Design and validation of a dual-functional damper based on a stepper motor for energy harvesting and vibration control

Abstract

Dampers are widely used to reduce undesired vibrations. In recent decades, they have been developed from the energy dissipation strategy to the energy harvesting strategy. Dual-functional dampers, which convert part of vibration energy into electrical energy, are intensively studied. DC motors are the most applied electromagnetic transducers in these studies. In this paper, two-phase stepper motors are applied as adjustable electrical dampers and energy harvesters. Dual-functional dampers using stepper motors inherently have higher damping density than those using DC motors, as stepper motors have more pole pairs than DC motors. The nonlinear theoretical electrical damping coefficient of two-phase stepper motors is derived and compared with that of DC motors. A dual two-stage Energy Harvesting Circuit (EHC) is proposed to realize the function of adjustable electrical damping through resistance emulation and the function of harvesting energy.
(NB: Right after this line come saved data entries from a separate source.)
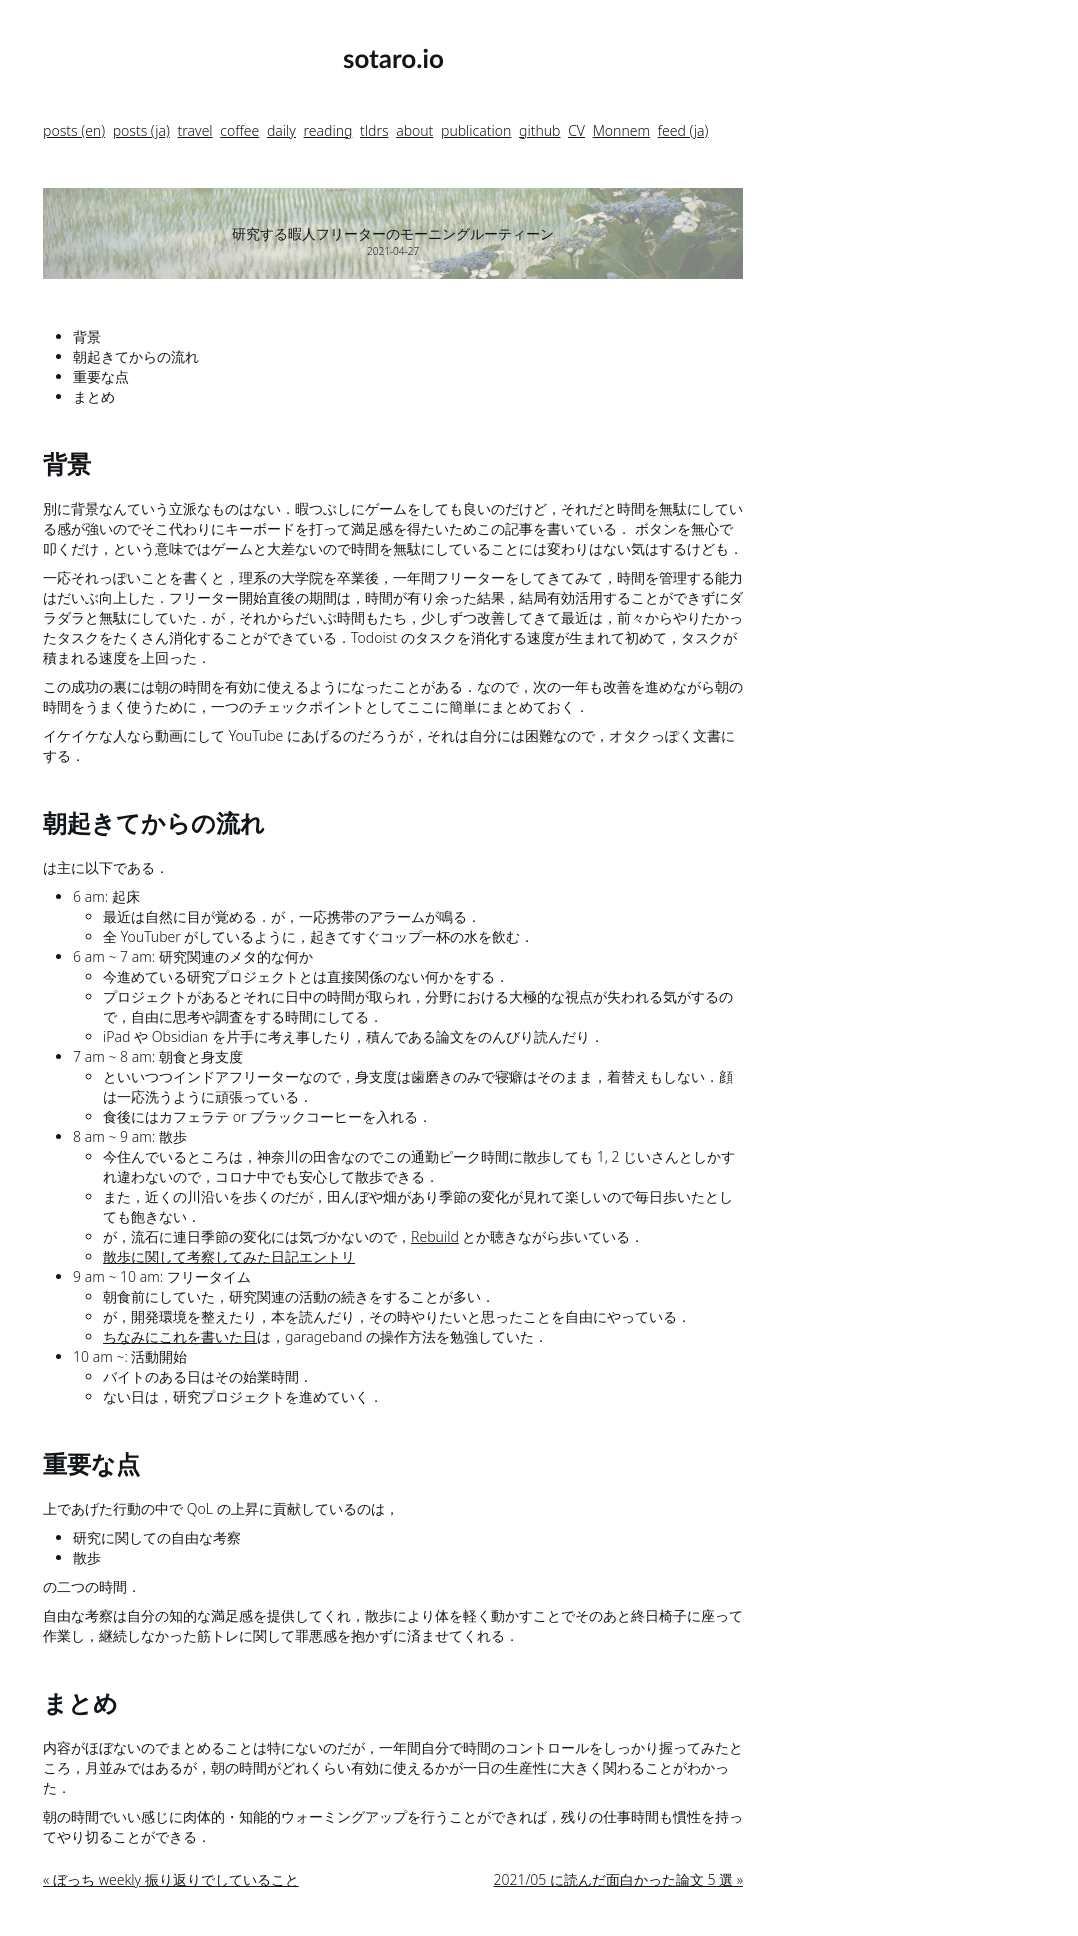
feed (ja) (683, 130)
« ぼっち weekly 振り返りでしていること (171, 1879)
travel (195, 130)
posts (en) (74, 130)
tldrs (374, 130)
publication (476, 130)
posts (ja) (141, 130)
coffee (239, 130)
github (539, 130)
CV (576, 130)
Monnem (621, 130)
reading (328, 130)
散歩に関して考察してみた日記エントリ (229, 1256)
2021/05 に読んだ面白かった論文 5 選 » (618, 1879)
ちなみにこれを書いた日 (180, 1336)
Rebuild (435, 1236)
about (414, 130)
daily (281, 130)
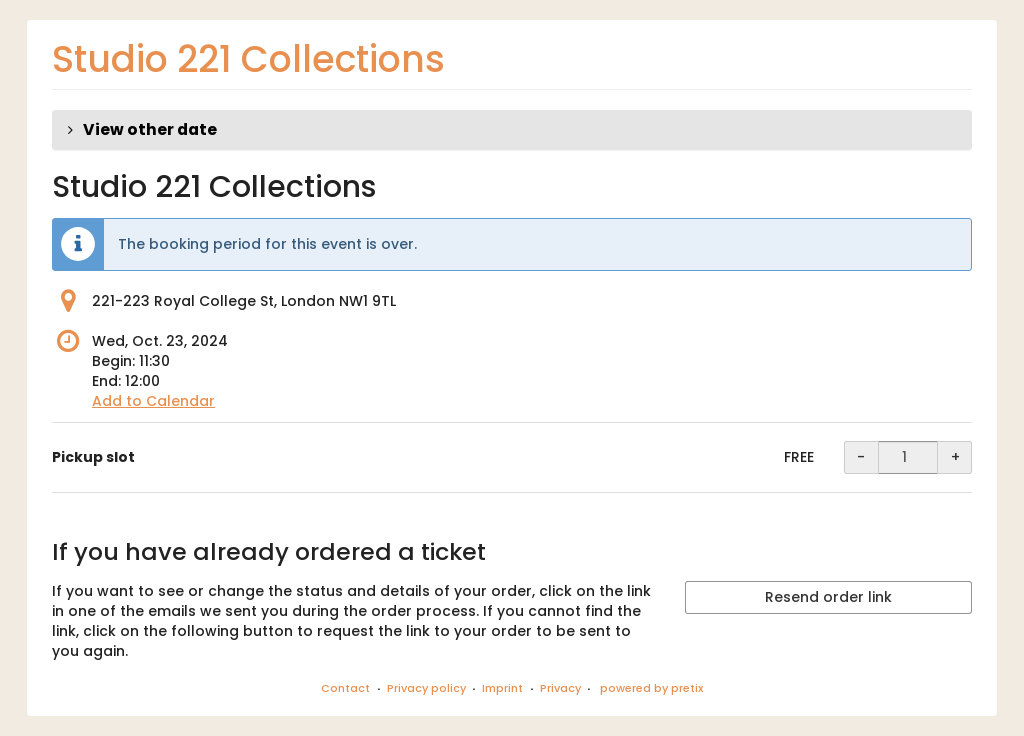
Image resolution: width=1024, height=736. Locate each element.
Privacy (560, 688)
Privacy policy (426, 688)
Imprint (502, 688)
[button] (512, 130)
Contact (345, 688)
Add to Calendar (153, 401)
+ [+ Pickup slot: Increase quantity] (955, 457)
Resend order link (828, 597)
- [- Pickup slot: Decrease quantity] (861, 457)
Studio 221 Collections (248, 59)
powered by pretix (651, 688)
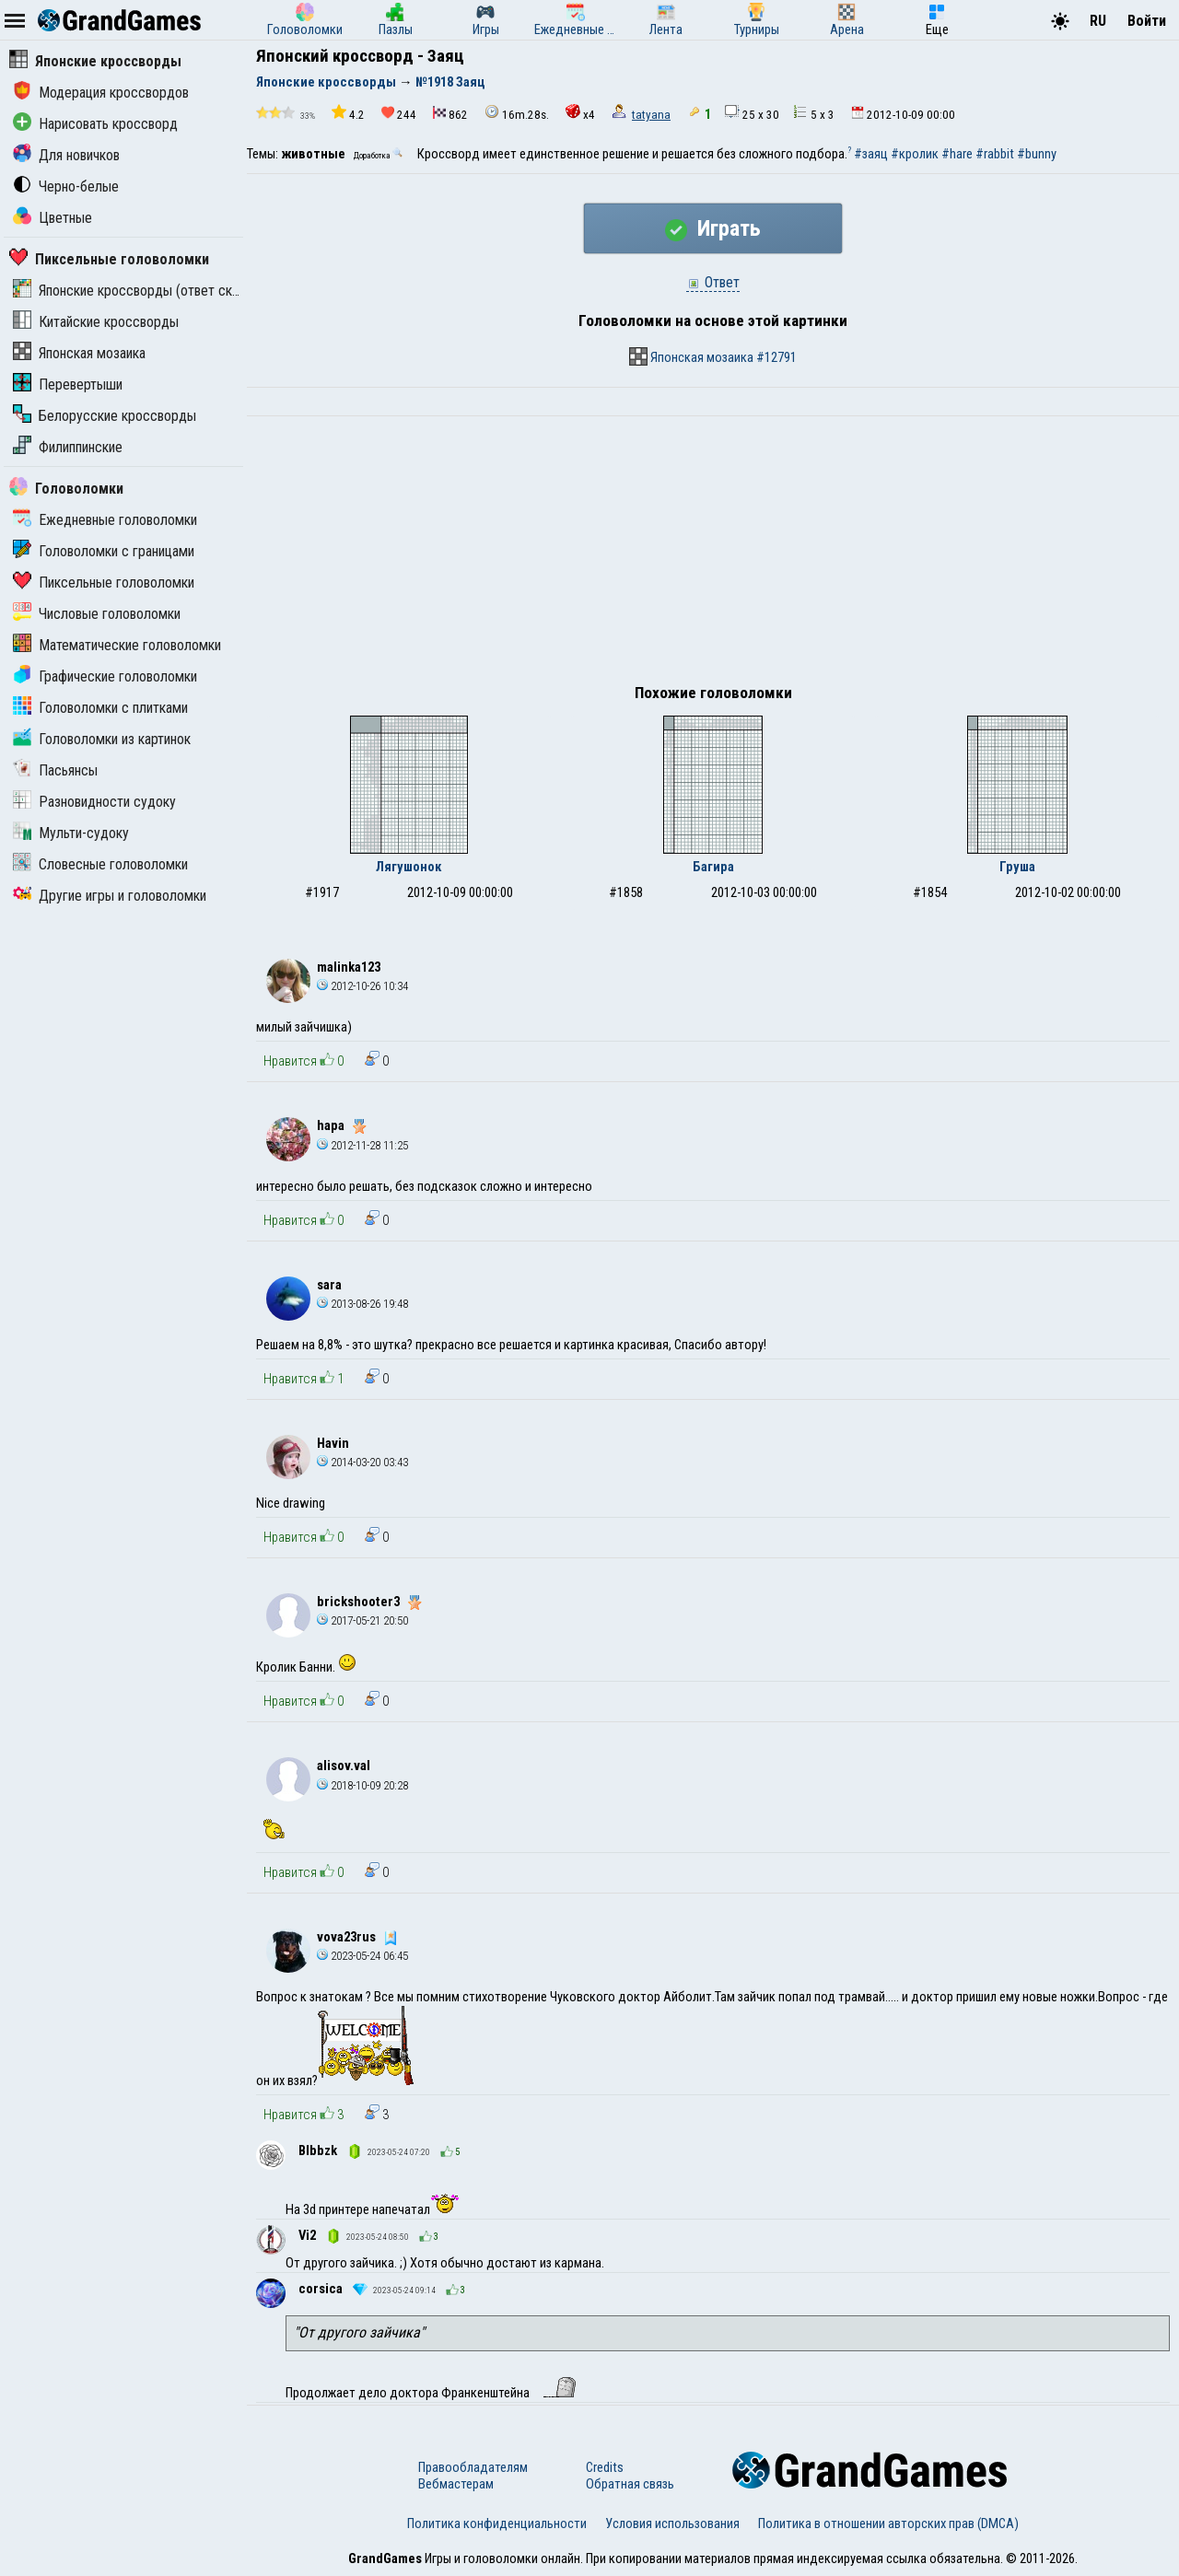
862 (450, 114)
A test bench is built to experimentally verify the adjustable electrical damping and energy harvesting performance of a selected two-phase hybrid stepper motor with the proposed dual two-stage energy harvesting circuit. The numerical solution from the identified model shows a high agreement with the experimental results. The energy harvesting efficiency in the electrical domain has reached about 85%. This tested dual-functional damper using a stepper motor has been successfully integrated into a full-scale demonstrator of the distributed-Multiple Tuned Facade Damping (d-MTFD) system.